_TASK REQUIREMENTS_.
Whenever a line contains "neues", include it in the count; reply with the number of such lines in the data and nothing else.

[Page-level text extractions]
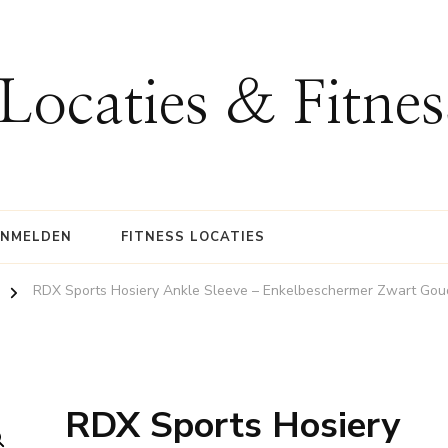
 Locaties & Fitne
ANMELDEN
FITNESS LOCATIES
RDX Sports Hosiery Ankle Sleeve – Enkelbeschermer Zwart Gou
RDX Sports Hosiery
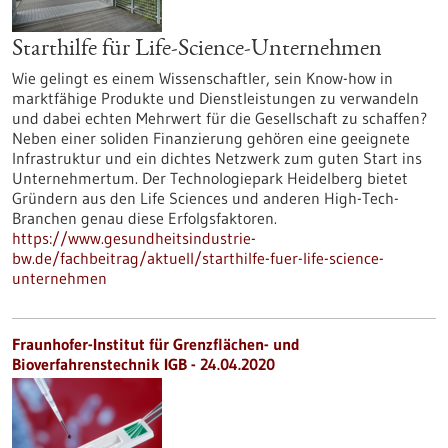
Starthilfe für Life-Science-Unternehmen
Wie gelingt es einem Wissenschaftler, sein Know-how in
marktfähige Produkte und Dienstleistungen zu verwandeln
und dabei echten Mehrwert für die Gesellschaft zu schaffen?
Neben einer soliden Finanzierung gehören eine geeignete
Infrastruktur und ein dichtes Netzwerk zum guten Start ins
Unternehmertum. Der Technologiepark Heidelberg bietet
Gründern aus den Life Sciences und anderen High-Tech-
Branchen genau diese Erfolgsfaktoren.
https://www.gesundheitsindustrie-
bw.de/fachbeitrag/aktuell/starthilfe-fuer-life-science-
unternehmen
Fraunhofer-Institut für Grenzflächen- und
Bioverfahrenstechnik IGB - 24.04.2020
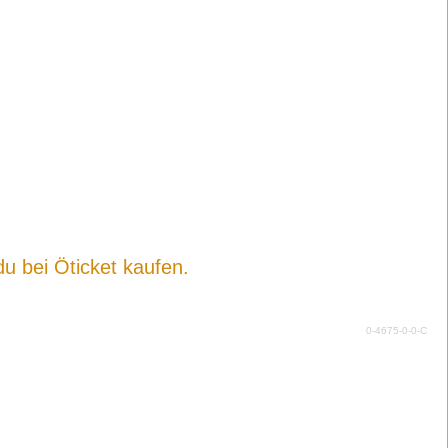
du bei Öticket kaufen.
0-4675-0-0-C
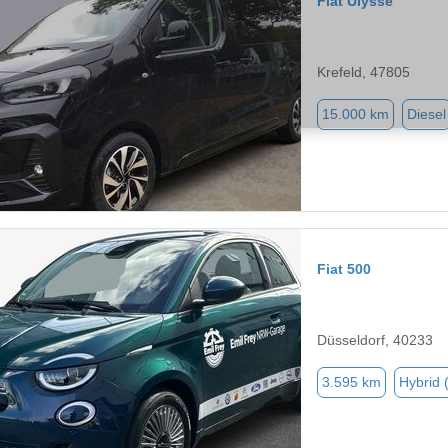
Fiat Ulysse
Krefeld, 47805
15.000 km
Diesel
Fiat 500
Düsseldorf, 40233
3.595 km
Hybrid 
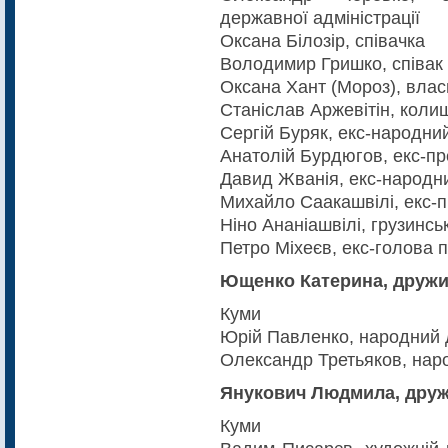
державної адміністрації
Оксана Білозір, співачка
Володимир Гришко, співак
Оксана Хант (Мороз), вла
Станіслав Аржевітін, коли
Сергій Буряк, екс-народни
Анатолій Бурдюгов, екс-пр
Давид Жванія, екс-народни
Михайло Саакашвілі, екс-п
Ніно Ананіашвілі, грузинс
Петро Міхеєв, екс-голова 
Ющенко Катерина, дружи
Куми
Юрій Павленко, народний 
Олександр Третьяков, нар
Янукович Людмила, друж
Куми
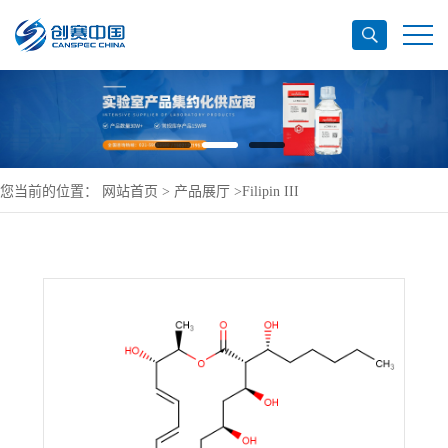
您当前的位置：
网站首页
>
产品展厅
>
Filipin III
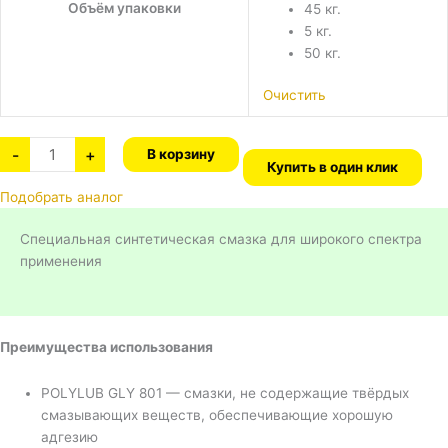
Объём упаковки
45 кг.
5 кг.
50 кг.
Очистить
-
+
В корзину
Купить в один клик
Подобрать аналог
Специальная синтетическая смазка для широкого спектра
применения
Преимущества использования
POLYLUB GLY 801 — смазки, не содержащие твёрдых
смазывающих веществ, обеспечивающие хорошую
адгезию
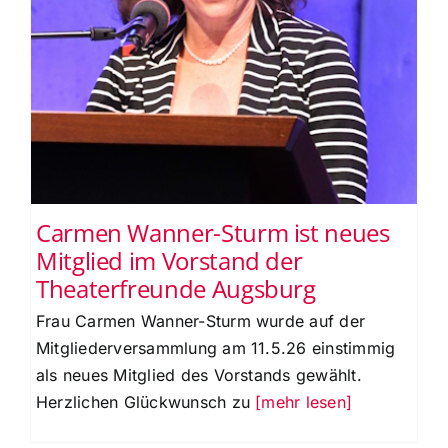
Carmen Wanner-Sturm ist neues
Mitglied im Vorstand der
Theaterfreunde Augsburg
Frau Carmen Wanner-Sturm wurde auf der
Mitgliederversammlung am 11.5.26 einstimmig
als neues Mitglied des Vorstands gewählt.
Herzlichen Glückwunsch zu
[mehr lesen]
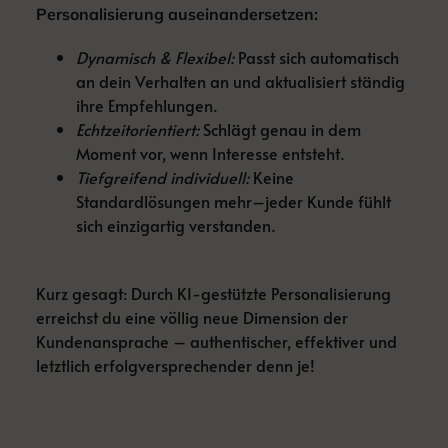
Personalisierung auseinandersetzen:
Dynamisch & Flexibel:
Passt sich automatisch
an dein Verhalten an und aktualisiert ständig
ihre Empfehlungen.
Echtzeitorientiert:
Schlägt genau in dem
Moment vor, wenn Interesse entsteht.
Tiefgreifend individuell:
Keine
Standardlösungen mehr–jeder Kunde fühlt
sich einzigartig verstanden.
Kurz gesagt: Durch KI-gestützte Personalisierung
erreichst du eine völlig neue Dimension der
Kundenansprache – authentischer, effektiver und
letztlich erfolgversprechender denn je!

_RESULT_.
2